• [ASSIGNMENT]:
Your answer should be every line from the records that contains "base".

• [Document layout detection data]:
******

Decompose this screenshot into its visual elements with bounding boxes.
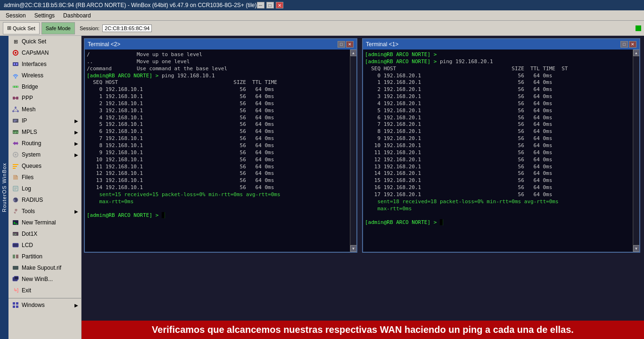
routing-icon: [11, 139, 20, 148]
titlebar-title: admin@2C:C8:1B:b5:8C:94 (RB ARCO NORTE) …: [4, 2, 257, 8]
terminal-2-titlebar[interactable]: Terminal <2> □ ✕: [85, 39, 356, 50]
svg-rect-42: [13, 266, 18, 270]
terminal-1-scroll-down[interactable]: ▼: [633, 245, 640, 252]
content-area: Terminal <2> □ ✕ / Move up to base level…: [82, 36, 644, 339]
menu-session[interactable]: Session: [2, 11, 30, 20]
dot1x-icon: 1X: [11, 230, 20, 238]
svg-rect-39: [13, 243, 18, 247]
windows-icon: [11, 301, 20, 309]
svg-rect-41: [16, 255, 18, 258]
menu-dashboard[interactable]: Dashboard: [59, 11, 95, 20]
sidebar-item-mesh[interactable]: Mesh: [8, 104, 81, 115]
ip-icon: IP: [11, 116, 20, 125]
quick-set-icon: ⊞: [7, 25, 11, 31]
svg-rect-44: [14, 276, 18, 280]
sidebar-item-lcd[interactable]: LCD: [8, 240, 81, 251]
terminal-2-scroll-track[interactable]: [351, 57, 356, 245]
sidebar-item-queues[interactable]: Queues: [8, 160, 81, 172]
terminal-1-close-button[interactable]: ✕: [629, 41, 636, 48]
sidebar-item-wireless[interactable]: Wireless: [8, 70, 81, 81]
terminal-2-maximize-button[interactable]: □: [338, 41, 345, 48]
sidebar-item-bridge[interactable]: Bridge: [8, 81, 81, 92]
subtitle-text: Verificamos que alcancemos nuestras resp…: [152, 324, 574, 335]
terminal-2-controls: □ ✕: [338, 41, 354, 48]
sidebar-item-ip[interactable]: IP IP ▶: [8, 115, 81, 126]
terminal-2-scroll-up[interactable]: ▲: [350, 50, 357, 56]
svg-rect-3: [14, 63, 15, 65]
subtitle-bar: Verificamos que alcancemos nuestras resp…: [82, 321, 644, 339]
svg-rect-27: [13, 168, 16, 169]
sidebar-item-partition[interactable]: Partition: [8, 251, 81, 262]
exit-icon: [11, 286, 20, 295]
sidebar: ⊞ Quick Set CAPsMAN Interfaces Wireless: [8, 36, 82, 339]
sidebar-item-files[interactable]: Files: [8, 172, 81, 183]
sidebar-item-interfaces[interactable]: Interfaces: [8, 58, 81, 70]
terminal-1-scroll-track[interactable]: [634, 57, 639, 245]
svg-text:MPLS: MPLS: [13, 131, 19, 134]
svg-point-15: [17, 110, 19, 112]
capsman-icon: [11, 49, 20, 57]
sidebar-item-quick-set[interactable]: ⊞ Quick Set: [8, 36, 81, 47]
sidebar-item-mpls[interactable]: MPLS MPLS ▶: [8, 126, 81, 138]
tools-arrow: ▶: [74, 209, 78, 214]
sidebar-item-ppp[interactable]: PPP: [8, 92, 81, 104]
maximize-button[interactable]: □: [266, 2, 274, 8]
bridge-icon: [11, 83, 20, 91]
sidebar-item-system[interactable]: System ▶: [8, 149, 81, 160]
minimize-button[interactable]: ─: [257, 2, 264, 8]
svg-point-24: [15, 154, 17, 156]
sidebar-item-log[interactable]: Log: [8, 183, 81, 194]
radius-icon: R: [11, 196, 20, 204]
svg-rect-34: [14, 212, 16, 214]
terminal-2-text: / Move up to base level .. Move up one l…: [87, 51, 348, 219]
terminal-1-scroll-up[interactable]: ▲: [633, 50, 640, 56]
sidebar-item-tools[interactable]: Tools ▶: [8, 206, 81, 217]
menu-settings[interactable]: Settings: [31, 11, 58, 20]
terminal-2-content-wrap: / Move up to base level .. Move up one l…: [85, 50, 356, 252]
safe-mode-button[interactable]: Safe Mode: [41, 22, 75, 34]
svg-rect-25: [13, 164, 18, 165]
system-arrow: ▶: [74, 152, 78, 157]
svg-point-5: [15, 77, 17, 79]
terminal-1-body[interactable]: [admin@RB ARCO NORTE] > [admin@RB ARCO N…: [363, 50, 633, 252]
terminal-1-title: Terminal <1>: [366, 41, 620, 48]
close-button[interactable]: ✕: [276, 2, 283, 8]
ip-arrow: ▶: [74, 118, 78, 124]
terminal-2-close-button[interactable]: ✕: [346, 41, 354, 48]
titlebar: admin@2C:C8:1B:b5:8C:94 (RB ARCO NORTE) …: [0, 0, 644, 10]
svg-rect-47: [13, 306, 15, 308]
quick-set-icon: ⊞: [11, 37, 20, 46]
routing-arrow: ▶: [74, 141, 78, 146]
svg-rect-11: [16, 97, 18, 99]
sidebar-item-dot1x[interactable]: 1X Dot1X: [8, 228, 81, 240]
sidebar-item-new-winbox[interactable]: New WinB...: [8, 273, 81, 285]
svg-rect-40: [13, 255, 15, 258]
terminal-2-scroll-down[interactable]: ▼: [350, 245, 357, 252]
sidebar-item-new-terminal[interactable]: New Terminal: [8, 217, 81, 228]
svg-point-9: [17, 86, 18, 88]
session-value: 2C:C8:1B:65:8C:94: [102, 25, 152, 32]
svg-rect-26: [13, 166, 17, 167]
terminal-2-body[interactable]: / Move up to base level .. Move up one l…: [85, 50, 350, 252]
sidebar-item-capsman[interactable]: CAPsMAN: [8, 47, 81, 58]
sidebar-item-radius[interactable]: R RADIUS: [8, 194, 81, 206]
terminal-1-titlebar[interactable]: Terminal <1> □ ✕: [363, 39, 639, 50]
new-winbox-icon: [11, 275, 20, 283]
terminal-1-scrollbar[interactable]: ▲ ▼: [633, 50, 639, 252]
svg-text:1X: 1X: [13, 233, 17, 236]
svg-rect-46: [16, 302, 18, 305]
quick-set-button[interactable]: ⊞ Quick Set: [3, 22, 40, 34]
sidebar-item-exit[interactable]: Exit: [8, 285, 81, 296]
new-terminal-icon: [11, 218, 20, 227]
tools-icon: [11, 207, 20, 215]
terminal-1-content-wrap: [admin@RB ARCO NORTE] > [admin@RB ARCO N…: [363, 50, 639, 252]
sidebar-item-windows[interactable]: Windows ▶: [8, 299, 81, 311]
sidebar-item-make-supout[interactable]: Make Supout.rif: [8, 262, 81, 273]
wireless-icon: [11, 71, 20, 80]
terminal-2-scrollbar[interactable]: ▲ ▼: [350, 50, 356, 252]
terminal-1-maximize-button[interactable]: □: [620, 41, 628, 48]
terminal-2-window: Terminal <2> □ ✕ / Move up to base level…: [84, 38, 357, 253]
connection-status-indicator: [636, 25, 641, 31]
windows-arrow: ▶: [74, 303, 78, 308]
sidebar-item-routing[interactable]: Routing ▶: [8, 138, 81, 149]
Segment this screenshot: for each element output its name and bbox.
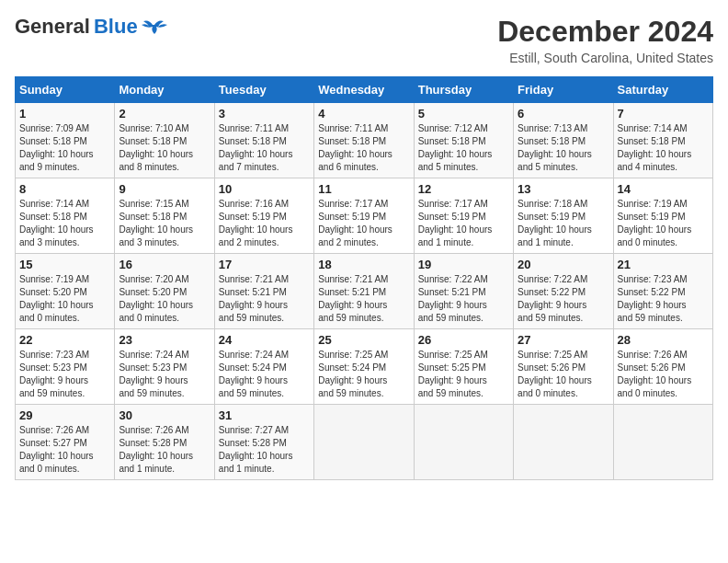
table-row: 27Sunrise: 7:25 AM Sunset: 5:26 PM Dayli…	[514, 329, 613, 405]
table-row: 22Sunrise: 7:23 AM Sunset: 5:23 PM Dayli…	[16, 329, 115, 405]
day-number: 26	[418, 333, 509, 347]
day-number: 24	[219, 333, 310, 347]
day-number: 14	[618, 182, 709, 196]
day-info: Sunrise: 7:19 AM Sunset: 5:20 PM Dayligh…	[19, 273, 110, 325]
logo-general-text: General	[15, 15, 90, 39]
calendar-subtitle: Estill, South Carolina, United States	[497, 51, 713, 65]
table-row: 29Sunrise: 7:26 AM Sunset: 5:27 PM Dayli…	[16, 405, 115, 480]
day-info: Sunrise: 7:26 AM Sunset: 5:27 PM Dayligh…	[19, 424, 110, 476]
table-row: 21Sunrise: 7:23 AM Sunset: 5:22 PM Dayli…	[613, 254, 712, 329]
day-info: Sunrise: 7:25 AM Sunset: 5:26 PM Dayligh…	[518, 349, 609, 400]
calendar-table: SundayMondayTuesdayWednesdayThursdayFrid…	[15, 76, 713, 480]
day-number: 9	[119, 182, 210, 196]
calendar-week-2: 8Sunrise: 7:14 AM Sunset: 5:18 PM Daylig…	[16, 178, 713, 254]
day-info: Sunrise: 7:26 AM Sunset: 5:26 PM Dayligh…	[618, 349, 709, 400]
table-row: 9Sunrise: 7:15 AM Sunset: 5:18 PM Daylig…	[115, 178, 214, 254]
table-row: 6Sunrise: 7:13 AM Sunset: 5:18 PM Daylig…	[514, 103, 613, 178]
day-info: Sunrise: 7:18 AM Sunset: 5:19 PM Dayligh…	[518, 198, 609, 249]
table-row: 31Sunrise: 7:27 AM Sunset: 5:28 PM Dayli…	[214, 405, 313, 480]
day-number: 2	[119, 107, 210, 121]
day-number: 13	[518, 182, 609, 196]
table-row: 30Sunrise: 7:26 AM Sunset: 5:28 PM Dayli…	[115, 405, 214, 480]
day-header-wednesday: Wednesday	[314, 77, 414, 103]
day-info: Sunrise: 7:14 AM Sunset: 5:18 PM Dayligh…	[618, 122, 709, 174]
day-header-thursday: Thursday	[414, 77, 513, 103]
table-row: 11Sunrise: 7:17 AM Sunset: 5:19 PM Dayli…	[314, 178, 414, 254]
day-info: Sunrise: 7:12 AM Sunset: 5:18 PM Dayligh…	[418, 122, 509, 174]
day-info: Sunrise: 7:26 AM Sunset: 5:28 PM Dayligh…	[119, 424, 210, 476]
table-row: 20Sunrise: 7:22 AM Sunset: 5:22 PM Dayli…	[514, 254, 613, 329]
table-row: 15Sunrise: 7:19 AM Sunset: 5:20 PM Dayli…	[16, 254, 115, 329]
table-row: 18Sunrise: 7:21 AM Sunset: 5:21 PM Dayli…	[314, 254, 414, 329]
logo-bird-icon	[142, 17, 167, 36]
calendar-week-1: 1Sunrise: 7:09 AM Sunset: 5:18 PM Daylig…	[16, 103, 713, 178]
day-info: Sunrise: 7:25 AM Sunset: 5:25 PM Dayligh…	[418, 349, 509, 400]
table-row: 10Sunrise: 7:16 AM Sunset: 5:19 PM Dayli…	[214, 178, 313, 254]
day-number: 4	[318, 107, 409, 121]
day-info: Sunrise: 7:13 AM Sunset: 5:18 PM Dayligh…	[518, 122, 609, 174]
day-header-monday: Monday	[115, 77, 214, 103]
day-number: 19	[418, 258, 509, 271]
day-number: 17	[219, 258, 310, 271]
day-info: Sunrise: 7:22 AM Sunset: 5:21 PM Dayligh…	[418, 273, 509, 325]
day-number: 15	[19, 258, 110, 271]
day-info: Sunrise: 7:24 AM Sunset: 5:23 PM Dayligh…	[119, 349, 210, 400]
day-number: 21	[618, 258, 709, 271]
table-row: 8Sunrise: 7:14 AM Sunset: 5:18 PM Daylig…	[16, 178, 115, 254]
table-row: 1Sunrise: 7:09 AM Sunset: 5:18 PM Daylig…	[16, 103, 115, 178]
day-number: 30	[119, 408, 210, 422]
day-number: 12	[418, 182, 509, 196]
table-row: 28Sunrise: 7:26 AM Sunset: 5:26 PM Dayli…	[613, 329, 712, 405]
day-info: Sunrise: 7:11 AM Sunset: 5:18 PM Dayligh…	[219, 122, 310, 174]
day-info: Sunrise: 7:21 AM Sunset: 5:21 PM Dayligh…	[318, 273, 409, 325]
logo: General Blue	[15, 15, 167, 39]
table-row: 13Sunrise: 7:18 AM Sunset: 5:19 PM Dayli…	[514, 178, 613, 254]
days-header-row: SundayMondayTuesdayWednesdayThursdayFrid…	[16, 77, 713, 103]
day-info: Sunrise: 7:16 AM Sunset: 5:19 PM Dayligh…	[219, 198, 310, 249]
day-info: Sunrise: 7:19 AM Sunset: 5:19 PM Dayligh…	[618, 198, 709, 249]
table-row	[514, 405, 613, 480]
day-info: Sunrise: 7:27 AM Sunset: 5:28 PM Dayligh…	[219, 424, 310, 476]
day-info: Sunrise: 7:21 AM Sunset: 5:21 PM Dayligh…	[219, 273, 310, 325]
calendar-week-4: 22Sunrise: 7:23 AM Sunset: 5:23 PM Dayli…	[16, 329, 713, 405]
day-info: Sunrise: 7:17 AM Sunset: 5:19 PM Dayligh…	[318, 198, 409, 249]
day-number: 28	[618, 333, 709, 347]
table-row: 19Sunrise: 7:22 AM Sunset: 5:21 PM Dayli…	[414, 254, 513, 329]
table-row: 23Sunrise: 7:24 AM Sunset: 5:23 PM Dayli…	[115, 329, 214, 405]
table-row: 5Sunrise: 7:12 AM Sunset: 5:18 PM Daylig…	[414, 103, 513, 178]
day-number: 16	[119, 258, 210, 271]
day-info: Sunrise: 7:24 AM Sunset: 5:24 PM Dayligh…	[219, 349, 310, 400]
table-row: 24Sunrise: 7:24 AM Sunset: 5:24 PM Dayli…	[214, 329, 313, 405]
table-row: 4Sunrise: 7:11 AM Sunset: 5:18 PM Daylig…	[314, 103, 414, 178]
table-row: 7Sunrise: 7:14 AM Sunset: 5:18 PM Daylig…	[613, 103, 712, 178]
table-row	[414, 405, 513, 480]
day-number: 25	[318, 333, 409, 347]
day-header-tuesday: Tuesday	[214, 77, 313, 103]
table-row: 12Sunrise: 7:17 AM Sunset: 5:19 PM Dayli…	[414, 178, 513, 254]
day-number: 27	[518, 333, 609, 347]
day-info: Sunrise: 7:11 AM Sunset: 5:18 PM Dayligh…	[318, 122, 409, 174]
day-info: Sunrise: 7:17 AM Sunset: 5:19 PM Dayligh…	[418, 198, 509, 249]
day-number: 11	[318, 182, 409, 196]
day-header-friday: Friday	[514, 77, 613, 103]
day-header-saturday: Saturday	[613, 77, 712, 103]
table-row: 26Sunrise: 7:25 AM Sunset: 5:25 PM Dayli…	[414, 329, 513, 405]
table-row	[314, 405, 414, 480]
calendar-week-5: 29Sunrise: 7:26 AM Sunset: 5:27 PM Dayli…	[16, 405, 713, 480]
table-row: 2Sunrise: 7:10 AM Sunset: 5:18 PM Daylig…	[115, 103, 214, 178]
calendar-title: December 2024	[497, 15, 713, 49]
day-number: 7	[618, 107, 709, 121]
table-row: 16Sunrise: 7:20 AM Sunset: 5:20 PM Dayli…	[115, 254, 214, 329]
table-row: 3Sunrise: 7:11 AM Sunset: 5:18 PM Daylig…	[214, 103, 313, 178]
day-info: Sunrise: 7:22 AM Sunset: 5:22 PM Dayligh…	[518, 273, 609, 325]
day-number: 1	[19, 107, 110, 121]
day-number: 22	[19, 333, 110, 347]
day-number: 18	[318, 258, 409, 271]
day-info: Sunrise: 7:25 AM Sunset: 5:24 PM Dayligh…	[318, 349, 409, 400]
day-info: Sunrise: 7:20 AM Sunset: 5:20 PM Dayligh…	[119, 273, 210, 325]
table-row: 17Sunrise: 7:21 AM Sunset: 5:21 PM Dayli…	[214, 254, 313, 329]
title-area: December 2024 Estill, South Carolina, Un…	[497, 15, 713, 65]
table-row	[613, 405, 712, 480]
day-info: Sunrise: 7:23 AM Sunset: 5:22 PM Dayligh…	[618, 273, 709, 325]
day-number: 3	[219, 107, 310, 121]
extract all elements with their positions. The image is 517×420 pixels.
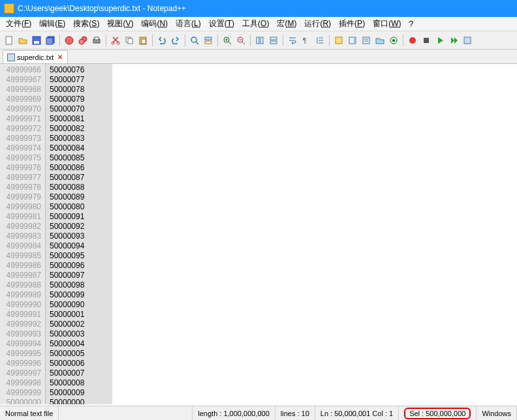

******

• [THE ANSWER]:
content-area: Terminal <2> □ ✕ / Move up to base level…: [82, 36, 644, 339]
terminal-2-text: / Move up to base level .. Move up one l…: [87, 51, 348, 219]
terminal-2-content-wrap: / Move up to base level .. Move up one l…: [85, 50, 356, 252]
terminal-2-body[interactable]: / Move up to base level .. Move up one l…: [85, 50, 350, 252]
terminal-2-window: Terminal <2> □ ✕ / Move up to base level…: [84, 38, 357, 253]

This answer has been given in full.